In view of the forgoing, some concerned citizens who have joined calls for a review of the laws guiding dormant and inactive accounts, reason that instead of allowing fraudsters and a few individuals to reap where they did not sow (unclaimed funds in banks), government should rather appropriate such funds for the benefit of over 40 per cent of Nigerians who are living below N380 a day, or N137,439 a year according to the National Bureau of Statistics.

These are issues that constitute big problems for banks in dealing with deceased customers deposits. It is not limited to bank deposits, but also landed properties. The Securities and Exchange Commission (SEC) solved this problem with dividend payment by introducing e-dividend to eliminate the incidence of unclaimed dividends in Nigeria, valued already at about N130 billion as at December 2019.

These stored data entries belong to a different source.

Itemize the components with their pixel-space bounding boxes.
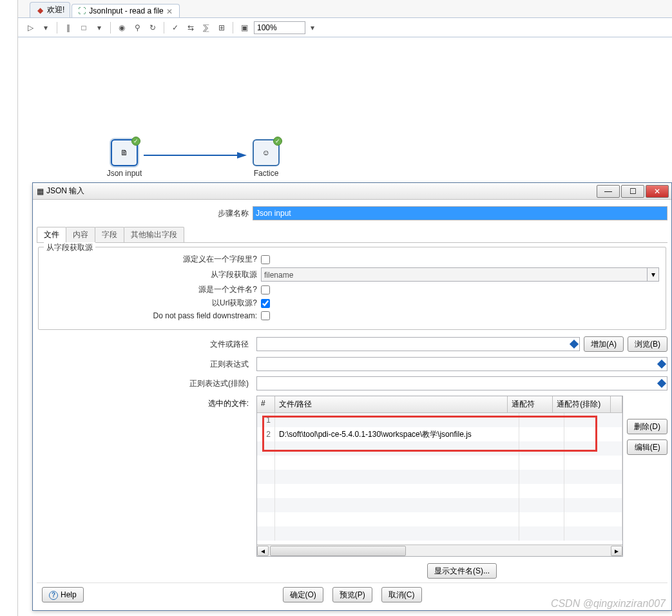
- do-not-pass-checkbox[interactable]: [261, 311, 270, 320]
- read-as-url-label: 以Url获取源?: [45, 298, 261, 309]
- read-as-url-checkbox[interactable]: [261, 299, 270, 308]
- impact-icon[interactable]: ⇆: [185, 22, 197, 34]
- col-wildcard-excl[interactable]: 通配符(排除): [553, 396, 611, 412]
- group-title: 从字段获取源: [44, 242, 95, 253]
- transformation-icon: ⛶: [77, 6, 86, 15]
- run-icon[interactable]: ▷: [24, 22, 36, 34]
- separator: [110, 22, 111, 34]
- regex-excl-input[interactable]: [256, 376, 667, 390]
- ok-badge-icon: [273, 137, 282, 146]
- tab-field[interactable]: 字段: [95, 227, 124, 242]
- scroll-thumb[interactable]: [270, 546, 406, 556]
- separator: [164, 22, 164, 34]
- node-factice[interactable]: ☺ Factice: [240, 139, 292, 178]
- source-in-field-label: 源定义在一个字段里?: [45, 254, 261, 265]
- col-wildcard[interactable]: 通配符: [508, 396, 553, 412]
- explore-icon[interactable]: ⊞: [216, 22, 227, 34]
- factice-icon: ☺: [262, 148, 270, 157]
- source-is-filename-label: 源是一个文件名?: [45, 284, 261, 295]
- grid-body[interactable]: 1 2 D:\soft\tool\pdi-ce-5.4.0.1-130\work…: [257, 413, 622, 544]
- separator: [57, 22, 57, 34]
- do-not-pass-label: Do not pass field downstream:: [45, 311, 261, 320]
- table-row[interactable]: 2 D:\soft\tool\pdi-ce-5.4.0.1-130\worksp…: [257, 427, 622, 441]
- file-or-path-input[interactable]: [256, 337, 580, 351]
- tab-other[interactable]: 其他输出字段: [124, 227, 184, 242]
- close-button[interactable]: ✕: [646, 185, 669, 198]
- replay-icon[interactable]: ↻: [147, 22, 158, 34]
- node-factice-label: Factice: [240, 169, 292, 178]
- scroll-right-icon[interactable]: ▸: [611, 546, 622, 556]
- minimize-button[interactable]: —: [597, 185, 620, 198]
- from-field-select[interactable]: [262, 268, 647, 282]
- verify-icon[interactable]: ✓: [169, 22, 181, 34]
- tab-content[interactable]: 内容: [66, 227, 95, 242]
- dialog-title: JSON 输入: [46, 186, 84, 197]
- debug-icon[interactable]: ⚲: [131, 22, 143, 34]
- tab-file[interactable]: 文件: [37, 227, 66, 242]
- canvas[interactable]: 🗎 Json input ☺ Factice: [18, 37, 672, 173]
- delete-button[interactable]: 删除(D): [627, 419, 667, 434]
- col-path[interactable]: 文件/路径: [275, 396, 508, 412]
- stop-dropdown-icon[interactable]: ▾: [93, 22, 105, 34]
- table-row[interactable]: 1: [257, 413, 622, 427]
- toolbar: ▷ ▾ ‖ □ ▾ ◉ ⚲ ↻ ✓ ⇆ ⅀ ⊞ ▣ ▾: [18, 18, 672, 37]
- run-dropdown-icon[interactable]: ▾: [40, 22, 52, 34]
- preview-icon[interactable]: ◉: [116, 22, 128, 34]
- chevron-down-icon[interactable]: ▾: [647, 268, 658, 281]
- svg-marker-1: [237, 152, 247, 159]
- zoom-dropdown-icon[interactable]: ▾: [307, 22, 318, 34]
- maximize-button[interactable]: ☐: [621, 185, 644, 198]
- ok-button[interactable]: 确定(O): [283, 587, 323, 602]
- horizontal-scrollbar[interactable]: ◂ ▸: [257, 544, 622, 556]
- files-grid[interactable]: # 文件/路径 通配符 通配符(排除) 1 2 D:\soft\t: [256, 396, 623, 557]
- scroll-left-icon[interactable]: ◂: [257, 546, 269, 556]
- preview-button[interactable]: 预览(P): [332, 587, 372, 602]
- hop-arrow[interactable]: [144, 150, 247, 160]
- json-input-dialog: ▦ JSON 输入 — ☐ ✕ 步骤名称 文件 内容 字段 其他输出字段 从字段…: [32, 182, 672, 611]
- cancel-button[interactable]: 取消(C): [381, 587, 422, 602]
- source-is-filename-checkbox[interactable]: [261, 285, 270, 294]
- json-icon: 🗎: [120, 148, 128, 157]
- selected-files-label: 选中的文件:: [37, 396, 253, 557]
- help-icon: ?: [49, 591, 58, 600]
- show-filename-button[interactable]: 显示文件名(S)...: [427, 563, 497, 579]
- source-in-field-checkbox[interactable]: [261, 255, 270, 264]
- node-json-input[interactable]: 🗎 Json input: [99, 139, 150, 178]
- regex-input[interactable]: [256, 357, 667, 371]
- browse-button[interactable]: 浏览(B): [628, 336, 667, 352]
- col-num[interactable]: #: [257, 396, 275, 412]
- source-from-field-group: 从字段获取源 源定义在一个字段里? 从字段获取源 ▾ 源是一个文件名? 以Url…: [38, 247, 666, 330]
- close-icon[interactable]: ✕: [166, 7, 174, 15]
- regex-excl-label: 正则表达式(排除): [37, 378, 253, 389]
- welcome-icon: ◆: [35, 6, 44, 15]
- node-json-input-label: Json input: [99, 169, 150, 178]
- file-or-path-label: 文件或路径: [37, 339, 253, 350]
- step-name-input[interactable]: [253, 206, 667, 220]
- regex-label: 正则表达式: [37, 359, 253, 370]
- stop-icon[interactable]: □: [78, 22, 90, 34]
- from-field-label: 从字段获取源: [45, 269, 261, 280]
- ok-badge-icon: [131, 137, 140, 146]
- help-button[interactable]: ?Help: [42, 587, 84, 602]
- step-name-label: 步骤名称: [37, 208, 253, 219]
- tab-current-label: JsonInput - read a file: [89, 6, 163, 15]
- tab-current[interactable]: ⛶ JsonInput - read a file ✕: [72, 4, 179, 17]
- sidebar-gutter: [0, 0, 18, 616]
- add-button[interactable]: 增加(A): [584, 336, 624, 352]
- tab-welcome[interactable]: ◆ 欢迎!: [30, 2, 70, 17]
- tab-welcome-label: 欢迎!: [47, 5, 64, 15]
- pause-icon[interactable]: ‖: [62, 22, 74, 34]
- editor-tabbar: ◆ 欢迎! ⛶ JsonInput - read a file ✕: [18, 0, 672, 18]
- dialog-titlebar[interactable]: ▦ JSON 输入 — ☐ ✕: [33, 183, 671, 200]
- zoom-input[interactable]: [254, 21, 305, 34]
- dialog-icon: ▦: [37, 187, 44, 196]
- col-more: [611, 396, 622, 412]
- separator: [233, 22, 233, 34]
- zoom-fit-icon[interactable]: ▣: [238, 22, 250, 34]
- sql-icon[interactable]: ⅀: [200, 22, 212, 34]
- dialog-tabs: 文件 内容 字段 其他输出字段: [37, 227, 667, 243]
- edit-button[interactable]: 编辑(E): [627, 439, 667, 455]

So, Ajibola, in agreement with Osigwe, believes that there is need for amendment of extant laws governing this matter. Bank’s hands are tied because most times they make reference to such laws as the CBN Act of 2007, BOFIA and the NDIC Act. Good enough, the Banks and Other Financial Institutions Act (BOFIA) is being looked into by the legislature and the Nigerian Deposit Insurance Corporation (NDIC) Act is also being amended.

In applying development law policy, issues that touch on account opening forms should not be overlooked. It can be couched in a way that it confers the next of kin rights to the customer’s money and even other properties if the beneficiary is not expressly stated.

“There should be a separate return on deceased customers to the CBN. We should establish express or constructive notice on how the banks will be informed about a customer’s death.  In the judicial aspect, the process of obtaining letter of administration should be made easy. I think a commercial court can deal with this issue. I have seen customers pursuing their dead person’s money for two to three years and eventually abandoning the account,” Ajibola said.